The token model is only effective if it mimics what would be a likely outcome in court, said Phil Potter, the former chief strategy officer of Bitfinex who oversaw the distribution, on X. Bitfinex was simple compared to FTX, he added.
Bitfinex’s approach stands in stark contrast to the proceedings of Mt. Gox, which was the largest Bitcoin exchange in 2013. The exchange, which lost 800,000 Bitcoin in 2014, is still to return funds to creditors and most recently delayed its repayment date by a year.
The average timeframe for a U.S. bankruptcy case is around 18 months, Braziel said, adding that the Mt. Gox case has been protracted due to its proceedings occurring in Japan, where nuances such as the absence of interim distributions slow the process compared to U.S. standards.
What about FTT?
Unlike Bitfinex, FTX already issued a token — FTT — and under the current restructuring proposal it will be extinguished and holders will not receive any distribution.
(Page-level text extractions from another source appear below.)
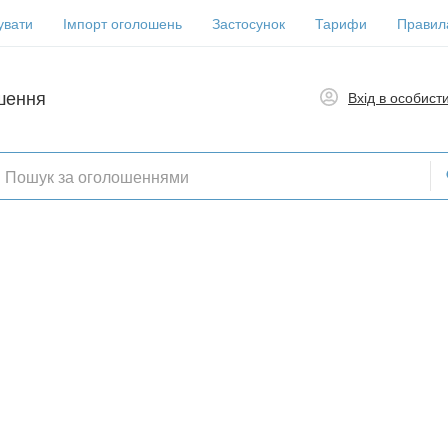
увати
Імпорт оголошень
Застосунок
Тарифи
Правил
шення
Вхід в особист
The U.S. Securities and Exchange Commission (SEC) has also alleged FTT is a security. Still, it hasn’t stopped the token’s price from fluctuating, gaining over 7.5% in the last 30 days, according to CoinGecko data.
“We need to distinguish between public opinion and real courts,” said Terrence Yang, managing director at Bitcoin investment firm Swan Bitcoin, adding that, while regulators have been critical of FTT, there’s been no formal ruling.
“[FTT] has a very low probability of recovering, longer term,” Yang said. “It can recover temporarily when the FTX 2.0 reboot launches and if they have some decent press around it and some good branding and marketing but I think it’s tough.”
FTX, HTX, GTX…
Thanks to FTX’s marketing spending spree, and now criminal proceedings, the exchange secured brand recognition, which led to a debate over whether it should be rebranded or not. FTX entered Axios Harris Poll of America’s most visible brands for the first time this year, however, it ranked 99th out of 100 in reputation.
“Just because the name is recognizable, doesn’t mean it can be trusted,” said Alon Goren, founding partner of investment firm Draper Goren Holm. “But people do like to, from a marketing perspective, say, ‘Hey, everybody already knows the name. It’s been on stadiums, it was on major league baseball jerseys. So why not? It’s a familiar name.’”
As a brand new industry this is something to be careful about, Goren said. He couldn’t imagine a world where mainstream users trust FTX again.
Some exchanges seem less concerned about links to the tarnished brand. Crypto exchange Huobi renamed itself to “HTX” for its tenth anniversary. A blog post said H stands for Huobi, T stands for its advisor Justin Sun’s blockchain Tron and X stands for exchange.
Though most of the focus has been on the reboot, there’s also a chance FTX will be acquired by a former competitor.
“I don’t think there’s much technology there,” Yang said. “People who have worked at FTX have talked about how they basically had almost no engineers. It was smoke and mirrors. I’m not sure how much value there is, to be honest, for a merger or acquisition.”
Braziel said administrators would be better off selling the assets at a granular level but he still expects objections from regulators similar to the Voyager and Celsius cases.